We can use a utility function to help compare MAE scores from different values for _max_leaf_nodes_:

In [88]:
def get_mae(max_leaf_nodes, train_X, val_X, train_y, val_y):
    model = DecisionTreeRegressor(max_leaf_nodes=max_leaf_nodes, random_state=0)
    model.fit(train_X, train_y)
    pred_val = model.predict(val_X)
    mae = mean_absolute_error(val_y, pred_val)
    return(mae)

In [90]:
# compare MAE with differing values of max_leaf_nodes
for max_leaf_nodes in [5, 50, 500, 5000]:
    my_mae = get_mae(max_leaf_nodes, train_X, val_X, train_y, val_y)
    print("Max leaf nodes: %d  \t\t Mean Absolute Error:  %d" %(max_leaf_nodes, my_mae))

Max leaf nodes: 5  		 Mean Absolute Error:  369673
Max leaf nodes: 50  		 Mean Absolute Error:  266644
Max leaf nodes: 500  		 Mean Absolute Error:  243613
Max leaf nodes: 5000  		 Mean Absolute Error:  256227


In [94]:
scores = {leaf_size: get_mae(leaf_size, train_X, val_X, train_y, val_y) for leaf_size in [5, 50, 500, 5000]}
best_tree_size =  min(scores, key=scores.get)
print('Best tree size is:')
print(best_tree_size)

Best tree size is:
500


Of the options listed, 500 is the optimal number of leaves for this model.   
Finalized your model with this acquired information.

In [107]:
# Fill in argument to make optimal size
final_model = DecisionTreeRegressor(max_leaf_nodes=best_tree_size, random_state=1)

# fit the final model and uncomment the next two lines
final_model.fit(X, y)

DecisionTreeRegressor(max_leaf_nodes=500, random_state=1)

In [108]:
# get predicted prices on validation data
val_predictions = final_model.predict(val_X)
print("MAE for this improved model is:")
print(mean_absolute_error(val_y, val_predictions))

MAE for this improved model is:
124961.08322355292


As you can see above, the MAE has improved significantly, from over 250,000 to 124,961!

### **7) Alternative Model - _Random Forest_**

Modelling with Decision trees may leave us with a difficult decision. A deep tree with lots of leaves will overfit because each prediction is coming from historical data from only the few houses at its leaf. But a shallow tree with few leaves will perform poorly because it fails to capture as many distinctions in the raw data.

Exploring other models can lead to better performance. We'll look at the random forest as an example.

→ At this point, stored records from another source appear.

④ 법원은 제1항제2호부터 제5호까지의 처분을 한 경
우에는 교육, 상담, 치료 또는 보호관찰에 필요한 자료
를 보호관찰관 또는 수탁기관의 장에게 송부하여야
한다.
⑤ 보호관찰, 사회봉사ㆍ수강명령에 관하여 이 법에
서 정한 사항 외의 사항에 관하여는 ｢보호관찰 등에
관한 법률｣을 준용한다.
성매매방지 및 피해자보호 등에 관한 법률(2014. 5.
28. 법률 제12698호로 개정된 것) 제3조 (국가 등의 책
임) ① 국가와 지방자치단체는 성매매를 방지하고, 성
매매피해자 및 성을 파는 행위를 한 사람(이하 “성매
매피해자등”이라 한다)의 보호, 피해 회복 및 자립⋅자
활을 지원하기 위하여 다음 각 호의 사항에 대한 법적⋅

The random forest uses many trees, and it makes a prediction by averaging the predictions of each component tree. It generally has much better predictive accuracy than a single decision tree and it works well with default parameters.

In [106]:
from sklearn.ensemble import RandomForestRegressor

forest_model = RandomForestRegressor(random_state=1)
forest_model.fit(train_X, train_y)
rf_model = forest_model.predict(val_X)
print("MAE for this Random Forest model is:")
print(mean_absolute_error(val_y, rf_model))

MAE for this Random Forest model is:
190414.59149025998


As you can see above, the MAE has improved significantly, from over 250,000 to 190414!.      
However there is likely room for further improvement for this random forest model.